Jason Barr

Posted on May 24, 2023 • Updated on Jun 11, 2023

Create Your Own Programming Language 1: Numbers

#programminglanguages #compilers #interpreters #javascript

In today's post we're going to scaffold out the compiler for Wanda and add numbers to the language.

Numbers will be represented by the JavaScript number type, which is a 64-bit floating point number.

Floating Point Numbers vs. Decimals

If you're not sure what that means, here's the tl;dr: the convention in regular use is to use decimal numbers, i.e. base 10. Computers can only deal with binary numbers, i.e. base 2. That means the numeral 10 in decimal means 10, whereas the numeral 10 in binary means 2.

Floating point numbers are a standard form used for representing decimal numbers in a computer's memory that deal with the issues that come with trying to convert base 10 numbers to base 2 numbers.

That means floating point numbers don't always work the exact same way as the decimals you're used to. For example, in decimal numbers 0.1 * 3 always equals 0.3. With floating point numbers, 0.1 * 3 is almost but not quite equal to 0.3 due to differences between rounding decimal numbers vs. rounding binary numbers.

To be exact, in floating point numbers 0.1 * 3 is 0.30000000000000004.

Some languages abstract these differences away by using BigDecimal numbers, but that would take away from our basic goal which is just to implement a language so we're not going to do it with Wanda. We'll stick to regular, old JavaScript numbers.

I am working on another language that does use BigDecimals, and I'll update you when there's something to show with that.

The Stages of Our Compiler

To recap the intro article, the compiler has several parts. Our compiler will have the following stages as it transforms a string of Wanda source code into its JavaScript output:

Lexing
Reading (producing an s-expression tree)
Expanding
Parsing (producing an Abstract Syntax Tree (AST))
Desugaring
Emitting

Note that later in the series we'll also add a stage for semantic analysis after the parsing stage.

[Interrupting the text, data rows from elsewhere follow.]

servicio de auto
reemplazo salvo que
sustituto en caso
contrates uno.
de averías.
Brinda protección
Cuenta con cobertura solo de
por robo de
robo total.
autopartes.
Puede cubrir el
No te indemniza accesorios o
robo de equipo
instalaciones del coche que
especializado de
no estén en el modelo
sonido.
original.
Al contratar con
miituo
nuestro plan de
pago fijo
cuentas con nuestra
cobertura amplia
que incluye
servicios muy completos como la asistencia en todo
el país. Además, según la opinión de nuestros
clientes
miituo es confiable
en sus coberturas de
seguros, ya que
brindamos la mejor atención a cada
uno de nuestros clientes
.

In addition to compiling numbers, we're also going to start building out a CLI interface to the compiler with a REPL (Read-Eval-Print Loop) that will allow us to compile and evaluate code in a single step.

Most of the heavy lifting today will be done in the lexing phase, reading numbers from the text input into tokens. In fact, the expanding and desugaring phases won't do anything at all; they'll just take their input data structure and return it straight away. I'm just including them now so we don't have to add them to the pipeline later.

Project Setup

I use Prettier for code formatting, with the most basic .prettierrc config possible:

{}

You can run npm init if you want to initialize the project as a package. I have mine scoped to my name, @jasonsbarr/wanda. Note that I'm using Node v20.0.0, but you shouldn't need a brand new version of Node for the code to work.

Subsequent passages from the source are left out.